[Source records Boundary: Start]

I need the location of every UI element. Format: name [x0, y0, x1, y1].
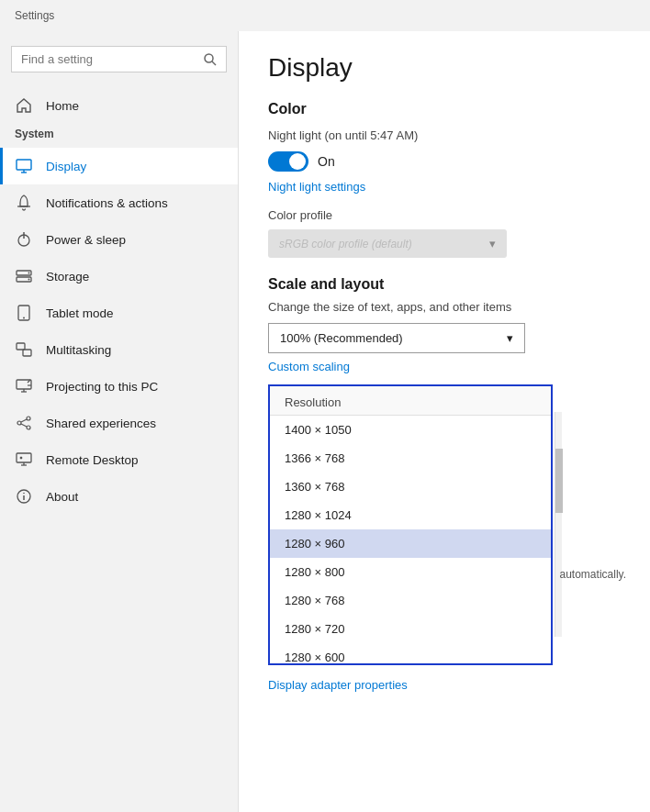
night-light-toggle-row: On: [268, 151, 621, 172]
sidebar-item-remote-label: Remote Desktop: [46, 453, 139, 467]
sidebar-item-storage-label: Storage: [46, 270, 89, 284]
bell-icon: [15, 194, 33, 212]
sidebar-item-home-label: Home: [46, 99, 79, 113]
sidebar-item-shared-label: Shared experiences: [46, 417, 156, 430]
system-section-label: System: [0, 124, 238, 148]
home-icon: [15, 96, 33, 115]
sidebar-item-multitasking[interactable]: Multitasking: [0, 331, 238, 368]
resolution-item-8[interactable]: 1280 × 600: [270, 643, 551, 663]
search-icon: [204, 53, 217, 66]
resolution-item-3[interactable]: 1280 × 1024: [270, 501, 551, 529]
sidebar-item-projecting-label: Projecting to this PC: [46, 380, 158, 394]
power-icon: [15, 230, 33, 249]
project-icon: [15, 377, 33, 395]
resolution-header: Resolution: [270, 386, 551, 416]
remote-icon: [15, 450, 33, 469]
svg-rect-13: [17, 343, 25, 350]
sidebar-item-storage[interactable]: Storage: [0, 258, 238, 295]
resolution-item-6[interactable]: 1280 × 768: [270, 586, 551, 615]
svg-point-21: [17, 421, 21, 425]
color-profile-dropdown[interactable]: sRGB color profile (default) ▾: [268, 229, 507, 258]
display-icon: [15, 157, 33, 175]
toggle-label: On: [318, 154, 335, 169]
resolution-item-2[interactable]: 1360 × 768: [270, 473, 551, 501]
search-box[interactable]: [11, 46, 227, 72]
app-title: Settings: [15, 9, 54, 22]
night-light-link[interactable]: Night light settings: [268, 180, 365, 194]
svg-line-23: [21, 419, 27, 422]
sidebar-item-tablet[interactable]: Tablet mode: [0, 295, 238, 331]
resolution-item-7[interactable]: 1280 × 720: [270, 615, 551, 643]
content-area: Display Color Night light (on until 5:47…: [239, 31, 650, 812]
sidebar-item-power[interactable]: Power & sleep: [0, 221, 238, 258]
color-section-title: Color: [268, 101, 621, 117]
resolution-item-5[interactable]: 1280 × 800: [270, 558, 551, 586]
scale-value: 100% (Recommended): [280, 331, 403, 345]
custom-scaling-link[interactable]: Custom scaling: [268, 360, 350, 373]
svg-line-24: [21, 424, 27, 427]
night-light-toggle[interactable]: [268, 151, 308, 172]
sidebar-item-projecting[interactable]: Projecting to this PC: [0, 368, 238, 405]
multitasking-icon: [15, 340, 33, 359]
sidebar-item-notifications-label: Notifications & actions: [46, 196, 168, 210]
color-profile-label: Color profile: [268, 208, 621, 222]
color-profile-value: sRGB color profile (default): [279, 238, 412, 250]
chevron-down-icon: ▾: [489, 237, 496, 250]
svg-point-32: [23, 493, 25, 495]
svg-point-0: [205, 54, 213, 62]
display-adapter-link[interactable]: Display adapter properties: [268, 678, 408, 692]
svg-rect-25: [17, 453, 31, 462]
search-input[interactable]: [21, 52, 196, 66]
resolution-item-4[interactable]: 1280 × 960: [270, 529, 551, 558]
svg-point-12: [23, 317, 25, 319]
svg-line-1: [212, 61, 216, 65]
sidebar-item-remote[interactable]: Remote Desktop: [0, 441, 238, 478]
sidebar-item-home[interactable]: Home: [0, 87, 238, 124]
info-icon: [15, 487, 33, 506]
scale-section-title: Scale and layout: [268, 276, 621, 293]
storage-icon: [15, 267, 33, 285]
resolution-item-1[interactable]: 1366 × 768: [270, 444, 551, 473]
scale-dropdown[interactable]: 100% (Recommended) ▾: [268, 323, 525, 353]
scale-chevron-icon: ▾: [507, 331, 513, 345]
sidebar-item-display-label: Display: [46, 160, 86, 173]
page-title: Display: [268, 53, 621, 83]
sidebar-item-about-label: About: [46, 490, 78, 504]
sidebar-item-notifications[interactable]: Notifications & actions: [0, 184, 238, 221]
resolution-dropdown[interactable]: Resolution 1400 × 1050 1366 × 768 1360 ×…: [268, 384, 553, 665]
resolution-list: 1400 × 1050 1366 × 768 1360 × 768 1280 ×…: [270, 416, 551, 663]
svg-rect-14: [23, 350, 31, 356]
sidebar-item-tablet-label: Tablet mode: [46, 306, 114, 320]
svg-rect-2: [17, 160, 31, 170]
svg-point-10: [28, 279, 30, 281]
svg-point-9: [28, 273, 30, 274]
svg-point-20: [27, 417, 30, 420]
sidebar: Home System Display N: [0, 31, 239, 812]
auto-text: automatically.: [560, 568, 626, 581]
sidebar-item-shared[interactable]: Shared experiences: [0, 405, 238, 441]
sidebar-item-display[interactable]: Display: [0, 148, 238, 184]
shared-icon: [15, 414, 33, 432]
sidebar-item-multitasking-label: Multitasking: [46, 343, 111, 357]
svg-point-22: [27, 426, 30, 429]
resolution-item-0[interactable]: 1400 × 1050: [270, 416, 551, 444]
sidebar-item-power-label: Power & sleep: [46, 233, 126, 247]
tablet-icon: [15, 304, 33, 322]
sidebar-item-about[interactable]: About: [0, 478, 238, 515]
night-light-status: Night light (on until 5:47 AM): [268, 128, 621, 142]
scale-desc: Change the size of text, apps, and other…: [268, 300, 621, 314]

[Source records Boundary: End]

Instructions to follow | Tally the lines of the records above that contain the word "section". Give only the total.

Response area | 3